Here I propose the idea that creating AIs that perform human mimicry would result in similar capabilities and results to an AI made with iterated amplification. However, it may provide are greater degree of flexibility than using any hard-coded iterated amplification, which might make it preferable. I don’t know if this has been brought up before, but I would be interested what people think or links to previous discussion.
The basic idea of iterated amplification is to create a slow, powerful reasoning system, then train a faster system that approximates this powerful power one. Then repeat this process indefinitely. The main way of coming up with the slow procedure I’ve seen proposed is to use HCH, which involves emulating a large number of humans interacting with each other to come to come up with an ideal output.
But suppose you instead had a bunch of human imitators without any fixed use of iterated amplification.
AI is valuable, so human researchers do AI research. Since human imitators do the same thing as humans, they could also create more powerful AI systems.
One way for them to do this is with explicit iterated amplification. If the humans mimics see this as the most effective way to increase their capabilities, then human mimics could just perform iterated amplification on their own by reading about it, rather than requiring it to be hard-coded.
However, iterated amplification is not necessarily the most efficient way to create a more powerful AI, and a human mimics would have the flexibility to choose other techniques. Current AI researchers don’t usually try to increase AI capabilities by iterated amplifications, but instead by coming up with new algorithms. So perhaps for the human mimics, increasing capabilities using some method other than iterated amplification, like what actual AI researchers do, would be more effective.
For example, suppose the human-mimicking AIs see they could use a more powerful pathfinding algorithm than the messy one implicitly implemented in the learned model of a human mimic. Then they could just use their human-level intelligence to program a custom, efficient path-finding algorithm and then modify themselves to make use of it.
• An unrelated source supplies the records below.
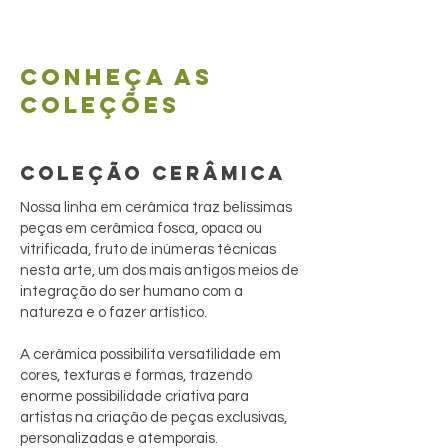
Conheça as
coleções
COLEÇÃO CERÂMICA
Nossa linha em cerâmica traz belíssimas
peças em cerâmica fosca, opaca ou
vitrificada, fruto de inúmeras técnicas
nesta arte, um dos mais antigos meios de
integração do ser humano com a
natureza e o fazer artístico.
A cerâmica possibilita versatilidade em
cores, texturas e formas, trazendo
enorme possibilidade criativa para
artistas na criação de peças exclusivas,
personalizadas e atemporais.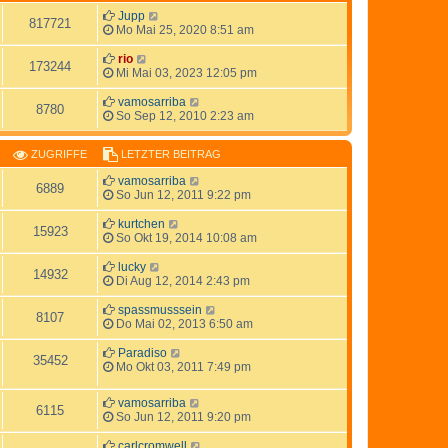
Jupp
817721
Mo Mai 25, 2020 8:51 am
rio
173244
Mi Mai 03, 2023 12:05 pm
vamosarriba
8780
So Sep 12, 2010 2:23 am
ZUGRIFFE
LETZTER BEITRAG
vamosarriba
6889
So Jun 12, 2011 9:22 pm
kurtchen
15923
So Okt 19, 2014 10:08 am
lucky
14932
Di Aug 12, 2014 2:43 pm
spassmusssein
8107
Do Mai 02, 2013 6:50 am
Paradiso
35452
Mo Okt 03, 2011 7:49 pm
vamosarriba
6115
So Jun 12, 2011 9:20 pm
carlcromwell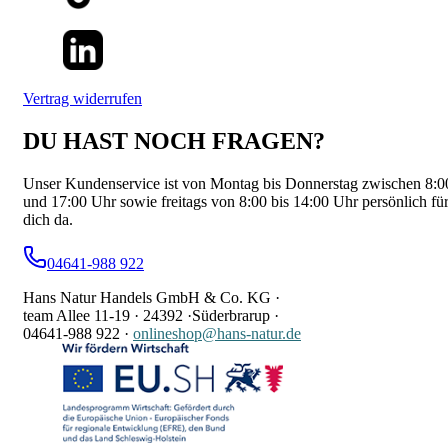
Vertrag widerrufen
DU HAST NOCH FRAGEN?
Unser Kundenservice ist von Montag bis Donnerstag zwischen 8:0
und 17:00 Uhr sowie freitags von 8:00 bis 14:00 Uhr persönlich fü
dich da.
04641-988 922
Hans Natur Handels GmbH & Co. KG ·
team Allee 11-19 ·
24392 ·
Süderbrarup ·
04641-988 922
·
onlineshop@hans-natur.de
There are of course some safety concerns about making incorrect modifications. However, there are similar safety concerns when making an incorrect fast approximations to a slow, powerful reasoning process like in iterated amplification. I don’t see why using pure human mimicry would be more dangerous.
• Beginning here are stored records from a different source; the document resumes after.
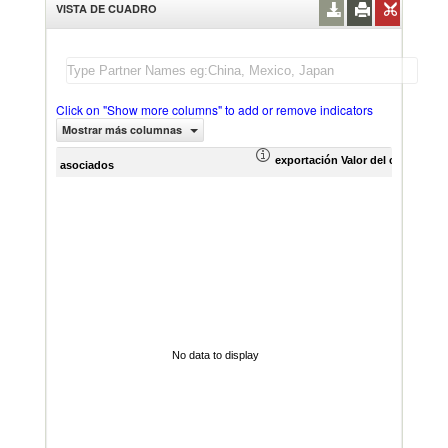
VISTA DE CUADRO
Click on "Show more columns" to add or remove indicators
Mostrar más columnas
exportación Valor del comercio (
asociados
No data to display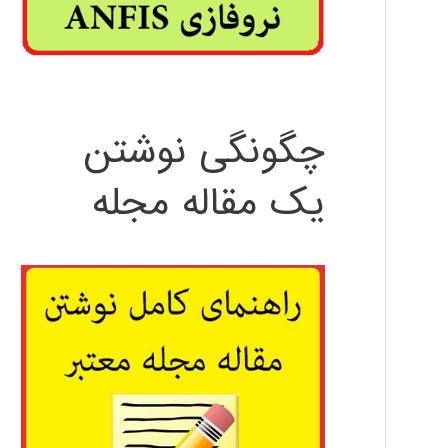
چگونگی نوشتن
یک مقاله مجله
And it could potentially be less dangerous. Iterated amplification has may cause problems due to the fast approximations not being sufficiently faithful approximations of the slow processes. If iterated amplification is repeated, error in approximations has the potential to increase exponentially. However, a human mimic could use its best judgment to see whether it would be safer to increase its capabilities by using iterated amplifications or by using some other method.